Republican presidential candidate, former Massachusetts Gov. Mitt Romney greets residents as he campaigns in front of a foreclosed home in Lehigh Acres, Fla., Tuesday, Jan. 24, 2012.
Charles Dharapak, Associated Press
LEHIGH ACRES, Fla. — At Our Daily Bread Food Pantry, the conversation often centers on real estate. Once taboo details — home values and what people paid for their properties — are casually discussed, and there appears to be little shame in walking away from a mortgage or fighting the bank on a foreclosure.
With Florida's Republican presidential primary just days away, the talk has turned to politics. At the food pantry and throughout hard-hit Lehigh Acres, frustrations over the housing crisis and the federal government's seeming inability to help has turned into apathy at best, and rage, at worst.
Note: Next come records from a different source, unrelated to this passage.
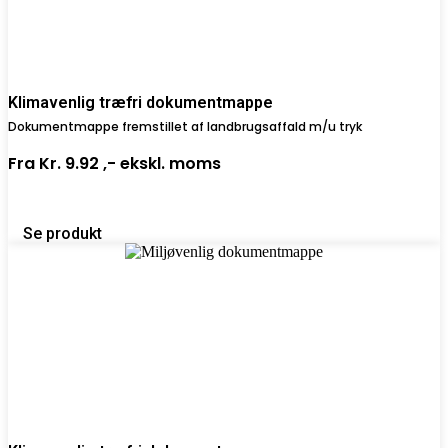
Klimavenlig træfri dokumentmappe
Dokumentmappe fremstillet af landbrugsaffald m/u tryk
Fra
Kr. 9.92 ,-
ekskl. moms
Se produkt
"They destroyed Florida," said 69-year-old Bobbie Ruggieri, a food pantry volunteer.
Lehigh Acres is about 30 miles east of the Gulf of Mexico's sandy beaches in southwest Florida, slightly northwest of the Everglades. Once sleepy and rural, the area boomed high and hard between 2003 and 2007. The population doubled to about 65,000, mostly from service and construction workers living large off the success of the area's new housing. The fall came just as fast. By 2008, Lehigh Acres and the entire Fort Myers area had the nation's highest foreclosure rate. Currently, one in every 96 homes is in foreclosure.
Here and likely elsewhere, no politician is spared the fury over the housing crunch. Experts say neither President Barack Obama nor any of the Republicans who want to challenge him in November have solutions for falling prices, depressed construction and waves of foreclosures.
Obama said this week that he wants to help struggling homeowners refinance their mortgages. His GOP opponents generally say the government should not interfere in the housing market. But a growing number of experts are advocating a bolder approach to provide relief to the 11 million homeowners in the United States who owe more on their mortgages than their houses are worth.
Republican candidate Mitt Romney stood in front of an empty, foreclosed home Tuesday and told a small crowd that he would encourage banks to work with homeowners. He also defended the banks, saying they also were hamstrung by the crisis.
"In this case, it's because of the banks," Romney said. "Well, the banks aren't bad people. They're just overwhelmed."
Kit Bock, who owns a landscaping company, listened. He said his company has lost $10 million in business in the past decade. It once employed 160 people but now just 30 are on the payroll.
Bock said he thinks he'll vote for Romney because of his success as a businessman. But Bock said he's not wildly enthusiastic about any candidate.